The present invention may further include a combined resin, extender pigment, pigment dispersant, leveling agent, defoaming agent, wax, plasticizer, infrared absorber, ultraviolet absorber, fragrance agent, flame retardant and the like, if necessary. ..

Specifically, in the liquid ink composition of the present invention, the polyurethane resin, vinyl chloride vinyl acetate copolymer resin and / or nitrified cotton are premixed with various organic solvents such as ethyl acetate, methyl ethyl ketone, toluene and IPA. In the case of a varnish composition, the varnish composition can be obtained by adding various additives while stirring the solution with a dispersion stirrer and further stirring. In the case of an ink composition, an ink composition is obtained by adding a colorant and sufficiently dispersing the ink composition.

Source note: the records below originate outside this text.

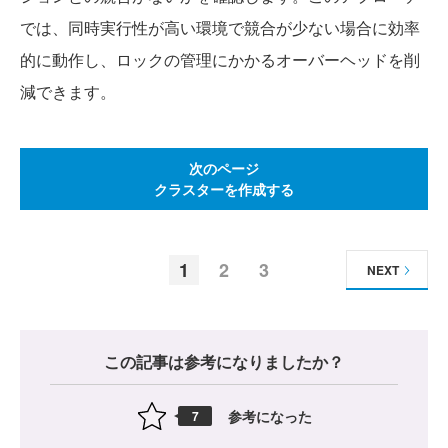
では、同時実行性が高い環境で競合が少ない場合に効率
的に動作し、ロックの管理にかかるオーバーヘッドを削
減できます。
次のページ
クラスターを作成する
1
2
3
NEXT
この記事は参考になりましたか？
参考になった
7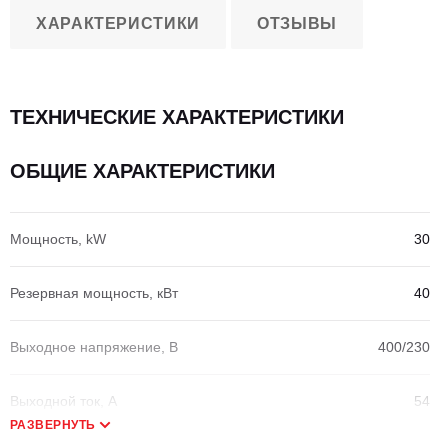
ХАРАКТЕРИСТИКИ
ОТЗЫВЫ
ТЕХНИЧЕСКИЕ ХАРАКТЕРИСТИКИ
ОБЩИЕ ХАРАКТЕРИСТИКИ
Мощность, kW
30
Резервная мощность, кВт
40
Выходное напряжение, В
400/230
Выходной ток, А
54
РАЗВЕРНУТЬ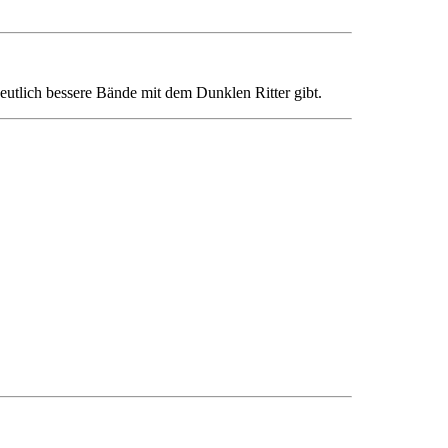
eutlich bessere Bände mit dem Dunklen Ritter gibt.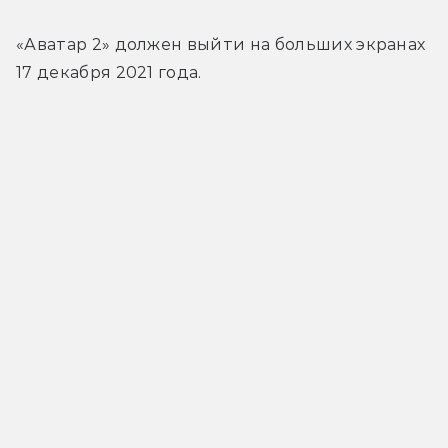
«Аватар 2» должен выйти на больших экранах 
17 декабря 2021 года.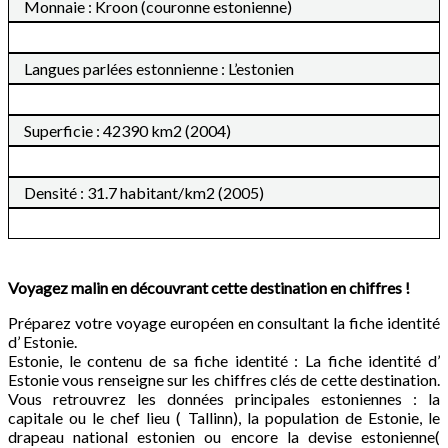
Monnaie : Kroon (couronne estonienne)
Langues parlées estonnienne : L’estonien
Superficie : 42390 km2 (2004)
Densité : 31.7 habitant/km2 (2005)
Voyagez malin en découvrant cette destination en chiffres !
Préparez votre voyage européen en consultant la fiche identité
d’ Estonie.
Estonie, le contenu de sa fiche identité : La fiche identité d’
Estonie vous renseigne sur les chiffres clés de cette destination.
Vous retrouvrez les données principales estoniennes : la
capitale ou le chef lieu ( Tallinn), la population de Estonie, le
drapeau national estonien ou encore la devise estonienne(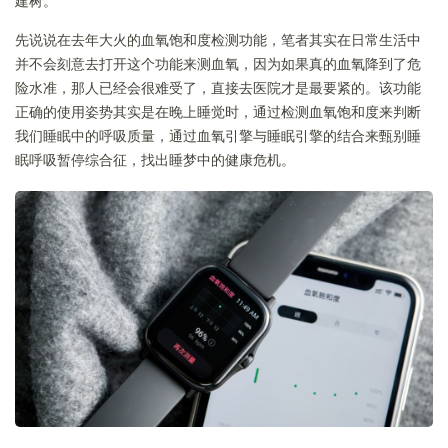
先说说在去年大火的血氧饱和度检测功能，笔者其实在日常生活中
并不会刻意去打开这个功能来测血氧，因为如果真的血氧降到了危
险水准，那人已经会很难受了，直接去医院才是最要紧的。该功能
正确的使用姿势其实是在晚上睡觉时，通过检测血氧饱和度来判断
我们睡眠中的呼吸质量，通过血氧引擎与睡眠引擎的结合来甄别睡
眠呼吸暂停综合征，找出睡梦中的健康危机。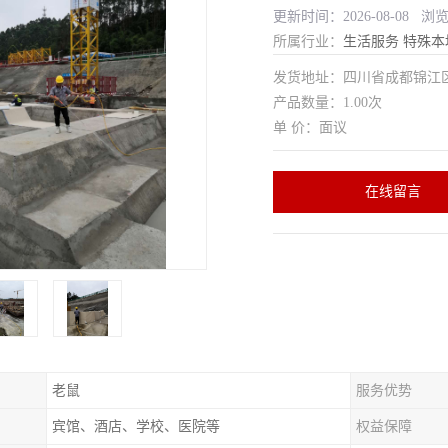
更新时间：2026-08-08 浏
所属行业：
生活服务
特殊本
发货地址：四川省成都锦
产品数量：1.00次
单 价：面议
在线留言
老鼠
服务优势
宾馆、酒店、学校、医院等
权益保障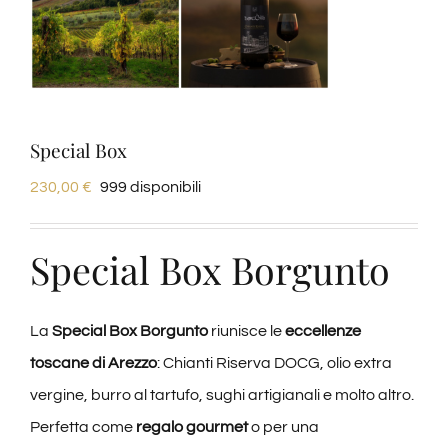
Degustazioni
Servizi
Special Box
Wine Tasting
230,00
€
999 disponibili
Blog
Special Box Borgunto
Contatti
La
Special Box Borgunto
riunisce le
eccellenze
Amazon
toscane di Arezzo
: Chianti Riserva DOCG, olio extra
vergine, burro al tartufo, sughi artigianali e molto altro.
Perfetta come
regalo gourmet
o per una
Ebay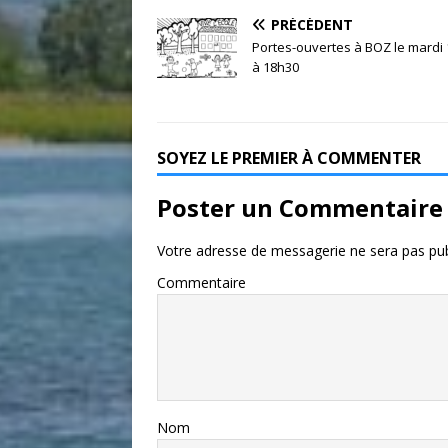
PRÉCÉDENT
Portes-ouvertes à BOZ le mardi 
à 18h30
SOYEZ LE PREMIER À COMMENTER
Poster un Commentaire
Votre adresse de messagerie ne sera pas pub
Commentaire
Nom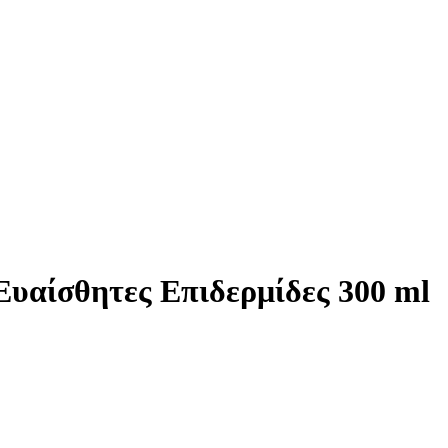
υαίσθητες Επιδερμίδες 300 ml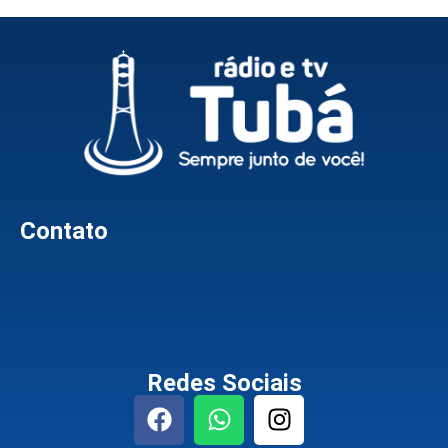
Contato
Redes Sociais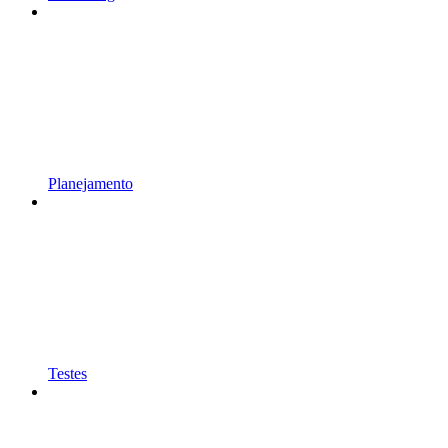
Planejamento
Testes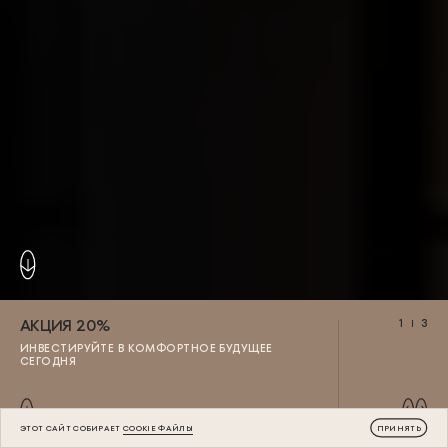
АКЦИЯ 20%
1
3
ИНВЕСТИРУЙТЕ В КОМФОРТНОЕ БУДУЩЕЕ
СЕГОДНЯ
ЭТОТ САЙТ СОБИРАЕТ
COOKIE ФАЙЛЫ
ПРИНЯТЬ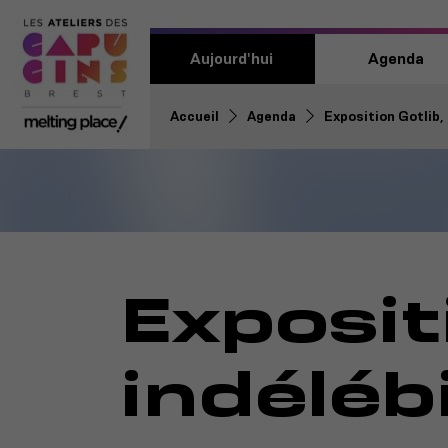
Aujourd'hui
Agenda
Accueil
Agenda
Exposition Gotlib, 
Exposit
indélébi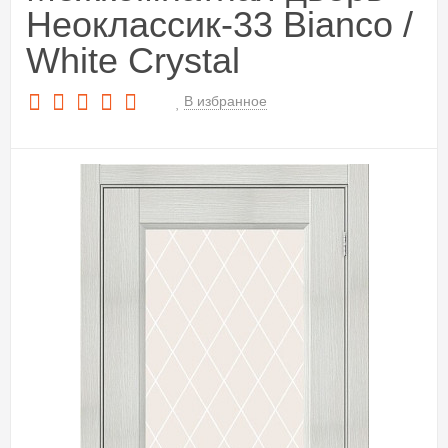
Неоклассик-33 Bianco /
White Сrystal
В избранное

When the colorant (D) is used in the liquid ink composition of the present invention, the hue may be yellow, red, indigo, ink, or white depending on the type of the colorant (D) used. There are 5 colors, and there are 3 colors of red (orange), grass (green), and purple as the outer colors of the process gamat. Furthermore, transparent yellow, peony, vermilion, brown, gold, silver, pearl, and almost transparent medium for adjusting the color density (including extender pigment if necessary) are prepared as base colors. The ink for boil retort is appropriately selected in consideration of the migration property and heat resistance of the pigment. The base ink of each hue is diluted with a diluting solvent to a viscosity and concentration suitable for gravure printing or flexographic printing, and is supplied to each printing unit alone or mixed.

The particle size distribution of the pigment in the pigment dispersion is adjusted by appropriately adjusting the size of the crushed media of the disperser, the filling rate of the crushed media, the dispersion treatment time, the discharge rate of the pigment dispersion, the viscosity of the pigment dispersion, and the like. be able to. As the disperser, generally used, for example, a roller mill, a ball mill, a pebble mill, an attritor, a sand mill and the like can be used.
If the ink contains air bubbles or unexpectedly coarse particles, it is preferable to remove them by filtration or the like in order to deteriorate the quality of the printed matter. As the filter, a conventionally known one can be used.

The viscosity of the ink produced by the above method may be in the range of 10 mPa · s or more from the viewpoint of preventing the pigment from settling and appropriately dispersing, and 1000 mPa · s or less from the viewpoint of workability efficiency during ink production and printing. preferable. The viscosity is a viscosity measured at 25 ° C. with a B-type viscometer manufactured by Tokimec.
The viscosity of the ink can be adjusted by appropriately selecting the type and amount of the raw material used, for example, a polyurethane resin, a colorant, an organic solvent, and the like. Further, the viscosity of the ink can be adjusted by adjusting the particle size and the particle size distribution of the pigment in the ink.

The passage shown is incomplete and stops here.